UCSF

Interstitial acidification in the context of prostate cancer may serve as a biomarker of low-to-high grade transition, in addition to providing useful information for predicting therapeutic response. Therefore, a noninvasive imaging technique to accurately map interstitial pH may serve as a powerful tool for informing clinical decision-making regarding cancer. Although hyperpolarized 13C spectroscopic imaging using [13C]bicarbonate as an imaging agent can produce interstitial pH maps in vivo, initially reported methods yielded insufficient signal-to-noise for high-resolution pH mapping. Technical innovation has thus been required in order to boost available imaging signal and improve spatial resolution.
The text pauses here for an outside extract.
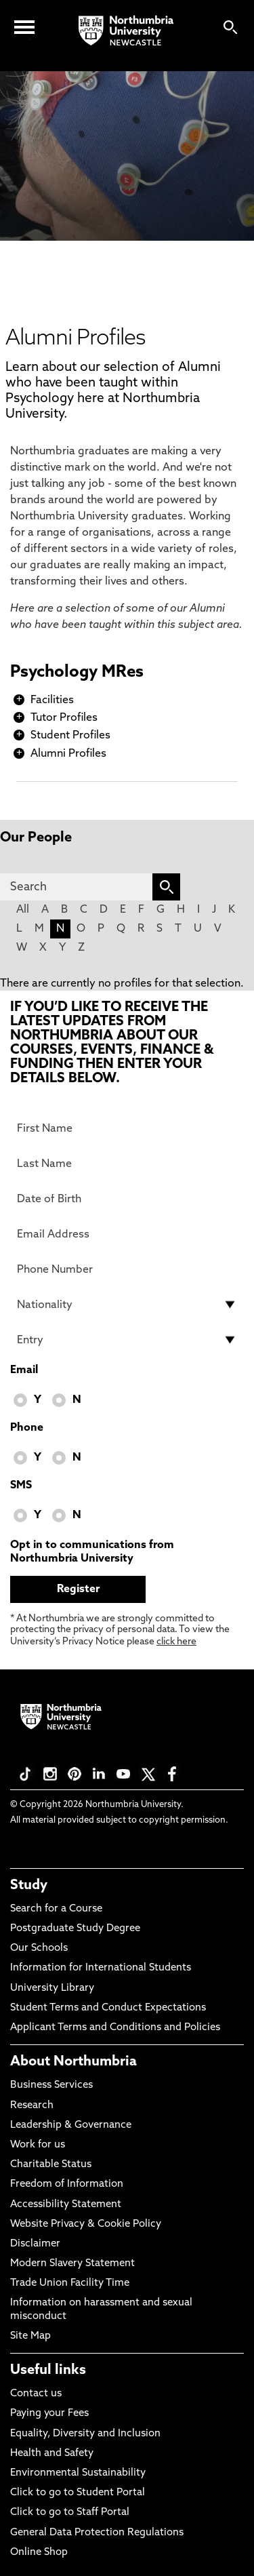 Image resolution: width=254 pixels, height=2576 pixels. What do you see at coordinates (22, 910) in the screenshot?
I see `All` at bounding box center [22, 910]. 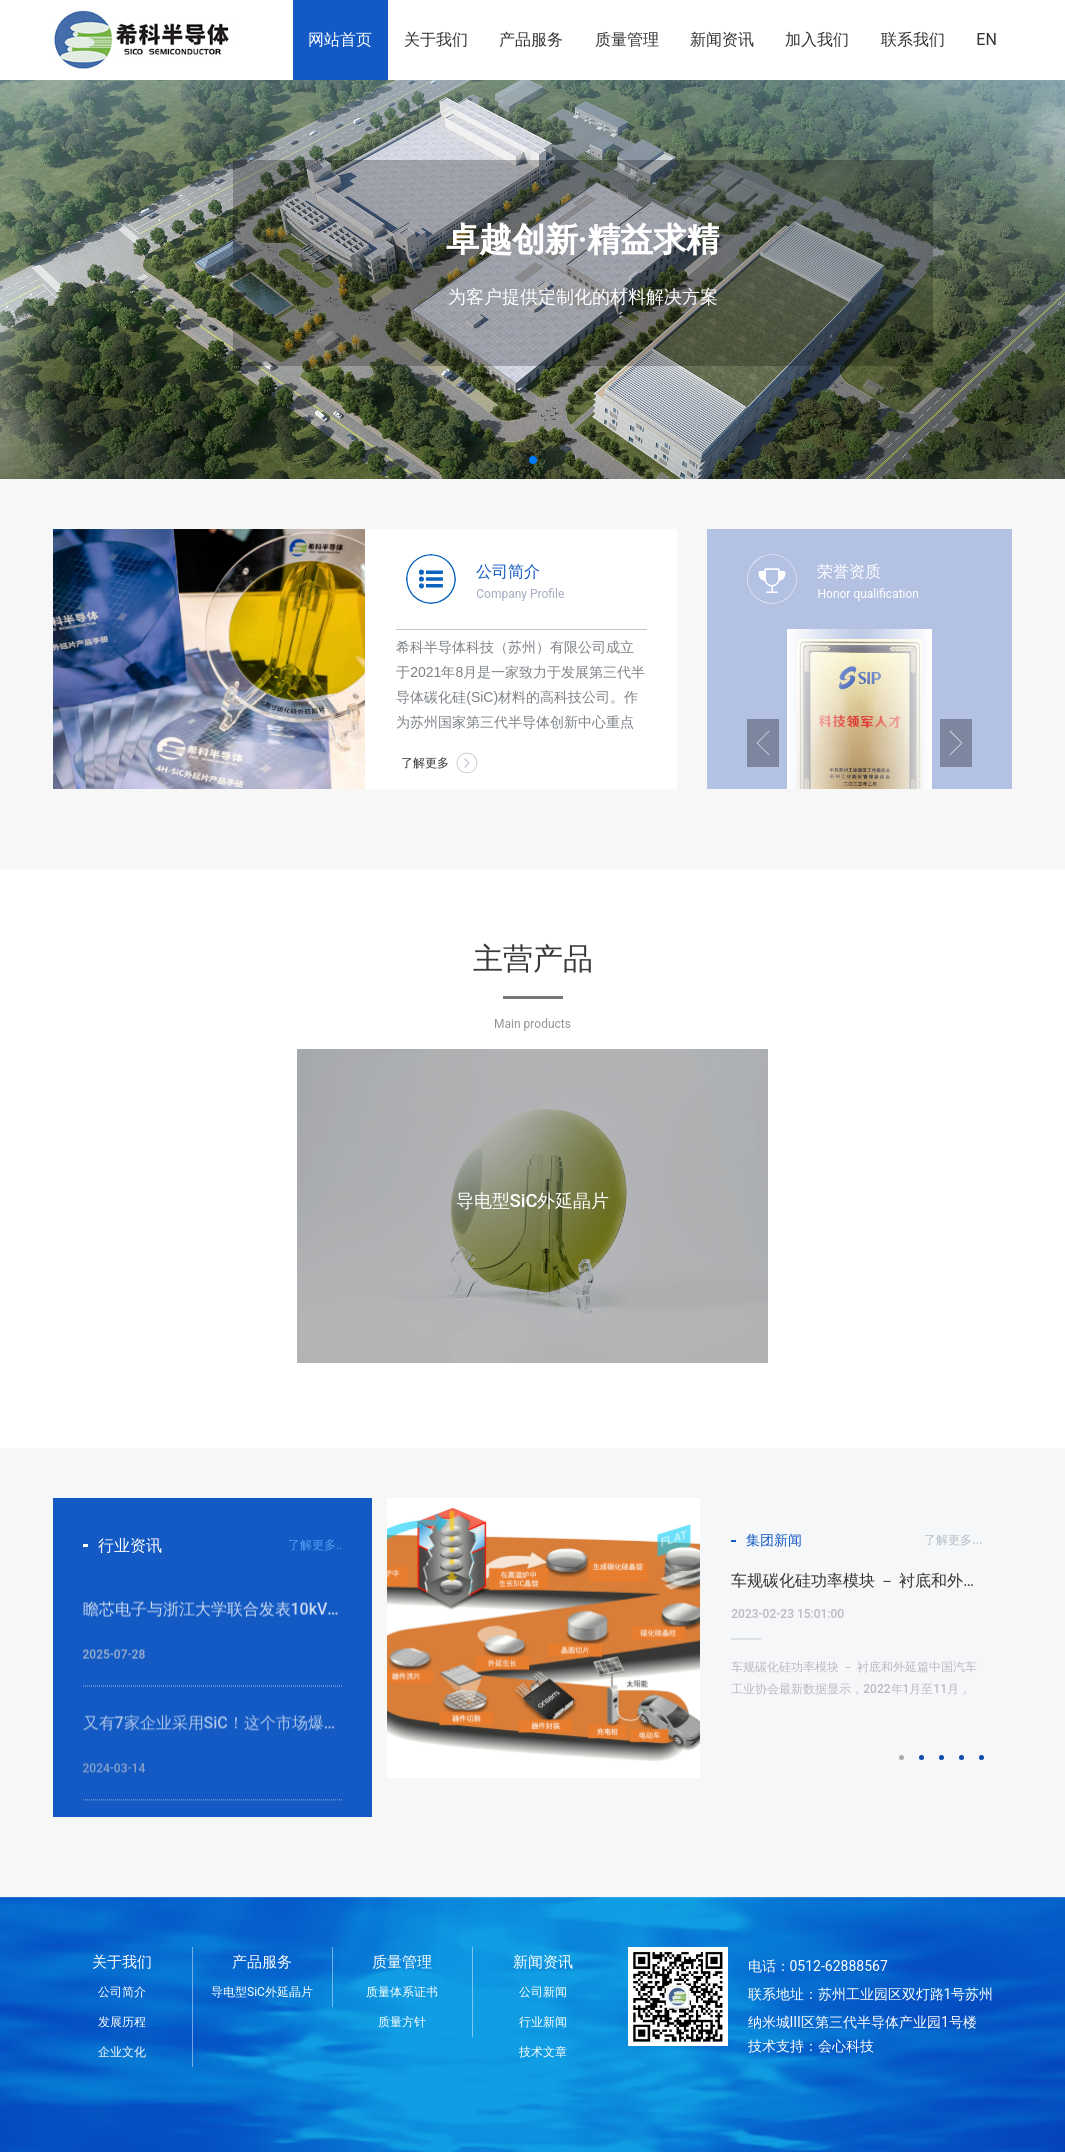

This dissertation encapsulates the development of new imaging agents, hyperpolarization strategies, and pulse sequence approaches in pursuit of clinically translatable interstitial pH imaging approaches. A strategy to generate hyperpolarized [13C]bicarbonate via rapid hydrolysis of a high-polarization, high-concentration precursor molecule, [1-13C]1,2-glycerol carbonate, was developed. This precursor approach, coupled with pulse sequences that mitigate signal loss and pH inaccuracies due to bicarbonate-CO2 chemical exchange, demonstrated good SNR in smaller voxels for hyperpolarized 13C imaging at 14 T. As an alternative approach to hyperpolarized pH imaging, two new pH imaging agents, potentially more amenable to high-resolution imaging than [13C]bicarbonate, were discovered and subsequently developed for highly accurate pH imaging in phantoms. These technical developments include low-toxicity molecular approaches and demonstrate potential for generating appropriate agent concentrations and polarizations for use in humans. They are therefore expected to enable eventual clinical translation of hyperpolarized pH imaging and lay the foundation for further study of pH, perfusion, and metabolism in the context of prostate cancer.